■ Problem requirements ■
Go through the records below and tally the lines that include "Stockholm". Answer with the number only.

Start of Block

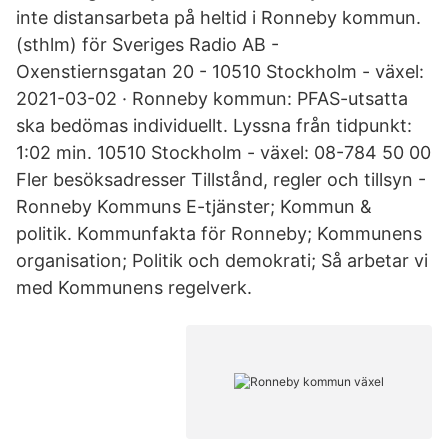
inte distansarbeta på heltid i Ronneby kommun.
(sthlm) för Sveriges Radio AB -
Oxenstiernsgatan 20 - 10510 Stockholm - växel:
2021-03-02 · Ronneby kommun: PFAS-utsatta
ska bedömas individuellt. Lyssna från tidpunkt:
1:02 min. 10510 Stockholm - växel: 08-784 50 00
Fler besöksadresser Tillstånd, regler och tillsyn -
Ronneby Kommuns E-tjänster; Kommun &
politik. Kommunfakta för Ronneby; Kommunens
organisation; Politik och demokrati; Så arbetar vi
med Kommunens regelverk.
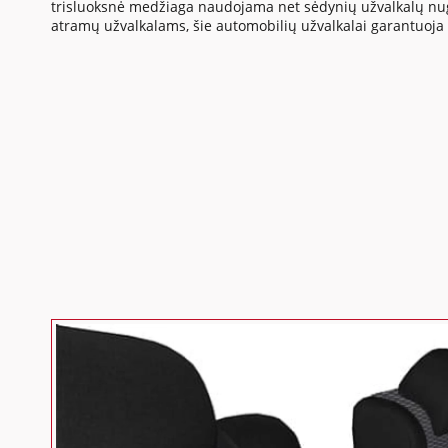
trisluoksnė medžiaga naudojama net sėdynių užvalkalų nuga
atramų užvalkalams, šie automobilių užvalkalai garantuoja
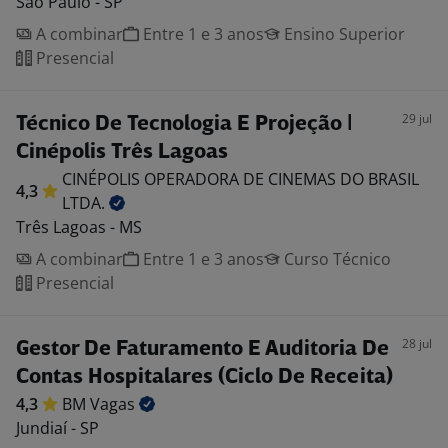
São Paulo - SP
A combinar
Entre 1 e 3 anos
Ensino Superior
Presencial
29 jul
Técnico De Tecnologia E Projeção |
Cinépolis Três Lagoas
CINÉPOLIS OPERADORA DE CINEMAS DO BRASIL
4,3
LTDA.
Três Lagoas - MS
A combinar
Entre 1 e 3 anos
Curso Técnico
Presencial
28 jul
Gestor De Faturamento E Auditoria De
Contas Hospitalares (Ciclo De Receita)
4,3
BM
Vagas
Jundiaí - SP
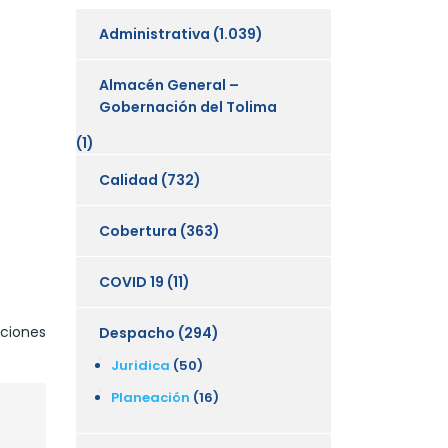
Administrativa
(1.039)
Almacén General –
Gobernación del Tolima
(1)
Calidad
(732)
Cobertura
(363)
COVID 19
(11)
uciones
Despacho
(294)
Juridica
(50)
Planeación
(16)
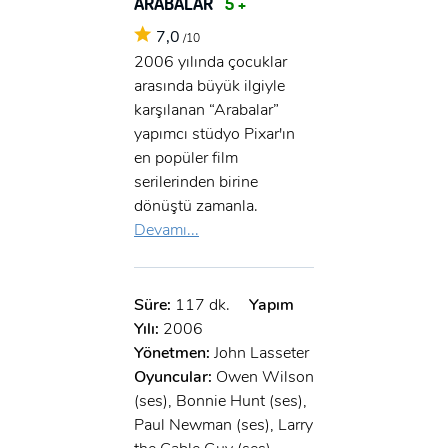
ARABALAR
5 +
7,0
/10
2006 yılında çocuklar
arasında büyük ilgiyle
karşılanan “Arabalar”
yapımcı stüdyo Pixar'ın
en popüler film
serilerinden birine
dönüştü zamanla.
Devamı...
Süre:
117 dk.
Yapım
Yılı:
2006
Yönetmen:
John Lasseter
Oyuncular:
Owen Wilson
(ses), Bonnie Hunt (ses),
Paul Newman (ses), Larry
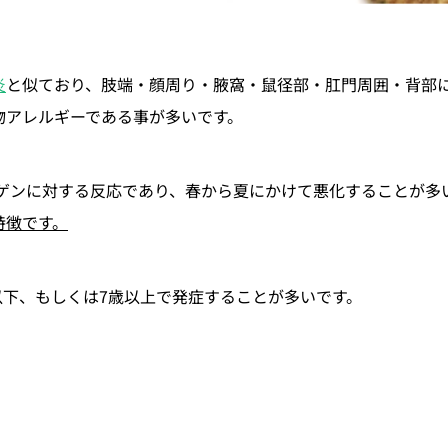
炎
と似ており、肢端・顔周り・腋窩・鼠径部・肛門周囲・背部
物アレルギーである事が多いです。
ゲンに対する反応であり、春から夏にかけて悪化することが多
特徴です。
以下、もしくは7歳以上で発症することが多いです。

End of Block
Start of Block

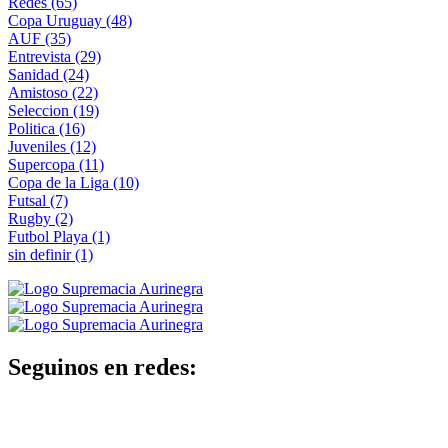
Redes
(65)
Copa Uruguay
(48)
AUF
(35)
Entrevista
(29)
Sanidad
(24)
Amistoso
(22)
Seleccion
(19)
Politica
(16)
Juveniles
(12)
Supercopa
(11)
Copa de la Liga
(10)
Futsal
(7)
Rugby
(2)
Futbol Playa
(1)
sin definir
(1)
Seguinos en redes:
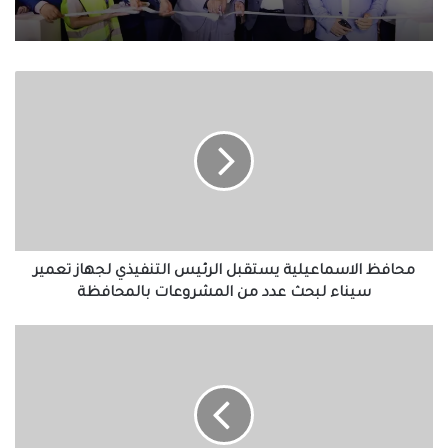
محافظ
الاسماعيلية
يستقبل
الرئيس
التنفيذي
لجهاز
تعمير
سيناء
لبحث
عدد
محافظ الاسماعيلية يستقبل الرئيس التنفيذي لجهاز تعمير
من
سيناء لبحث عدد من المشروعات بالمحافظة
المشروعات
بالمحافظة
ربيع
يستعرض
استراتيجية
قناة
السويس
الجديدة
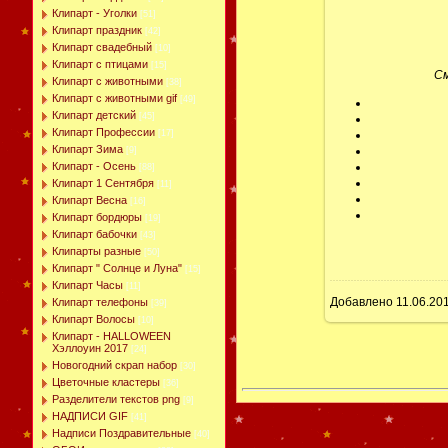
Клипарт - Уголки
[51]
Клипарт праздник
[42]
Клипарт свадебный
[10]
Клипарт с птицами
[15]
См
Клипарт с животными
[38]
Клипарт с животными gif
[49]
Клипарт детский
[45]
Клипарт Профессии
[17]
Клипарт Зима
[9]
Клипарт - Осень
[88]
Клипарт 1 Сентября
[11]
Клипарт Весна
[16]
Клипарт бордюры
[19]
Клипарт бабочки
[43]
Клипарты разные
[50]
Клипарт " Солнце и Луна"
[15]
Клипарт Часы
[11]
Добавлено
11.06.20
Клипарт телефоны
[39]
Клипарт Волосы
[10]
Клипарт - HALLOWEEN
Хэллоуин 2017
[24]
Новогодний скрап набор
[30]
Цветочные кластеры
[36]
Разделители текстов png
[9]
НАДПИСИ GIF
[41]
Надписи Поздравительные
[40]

End of Block
Start of Block

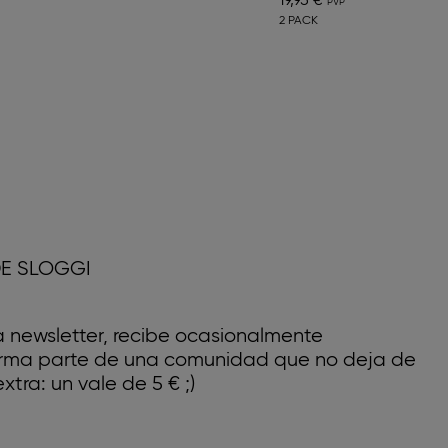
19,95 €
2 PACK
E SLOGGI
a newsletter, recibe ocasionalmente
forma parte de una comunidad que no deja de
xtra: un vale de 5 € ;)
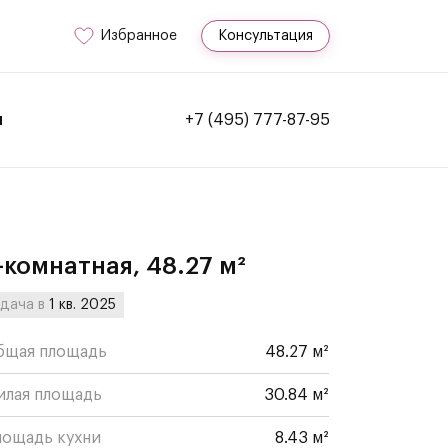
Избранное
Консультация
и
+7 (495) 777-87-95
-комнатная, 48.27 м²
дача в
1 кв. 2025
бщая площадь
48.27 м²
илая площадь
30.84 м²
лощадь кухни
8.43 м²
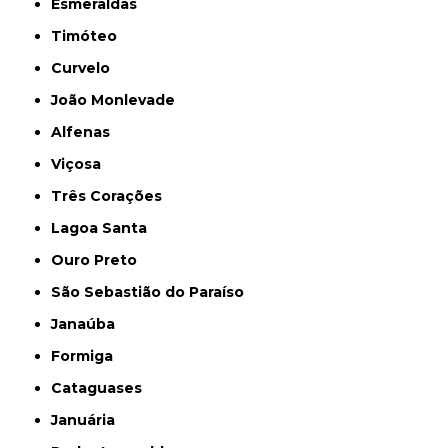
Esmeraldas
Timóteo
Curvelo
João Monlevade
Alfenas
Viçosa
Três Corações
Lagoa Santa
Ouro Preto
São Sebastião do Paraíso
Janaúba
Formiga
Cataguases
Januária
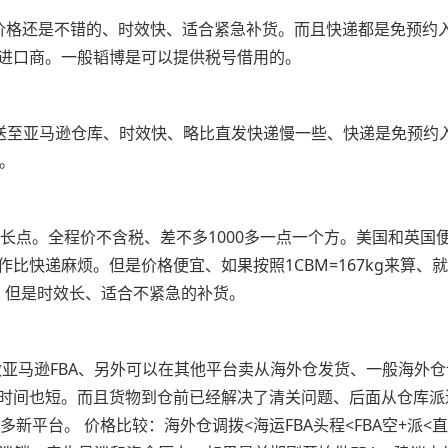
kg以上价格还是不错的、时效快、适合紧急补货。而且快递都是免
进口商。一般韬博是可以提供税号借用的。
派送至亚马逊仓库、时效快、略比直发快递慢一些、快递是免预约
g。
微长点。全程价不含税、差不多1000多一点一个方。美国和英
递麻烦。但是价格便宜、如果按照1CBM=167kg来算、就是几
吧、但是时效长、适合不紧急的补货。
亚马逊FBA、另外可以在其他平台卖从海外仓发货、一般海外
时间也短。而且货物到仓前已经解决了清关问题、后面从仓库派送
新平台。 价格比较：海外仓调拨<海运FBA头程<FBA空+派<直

End of Block

■ Task output ■
2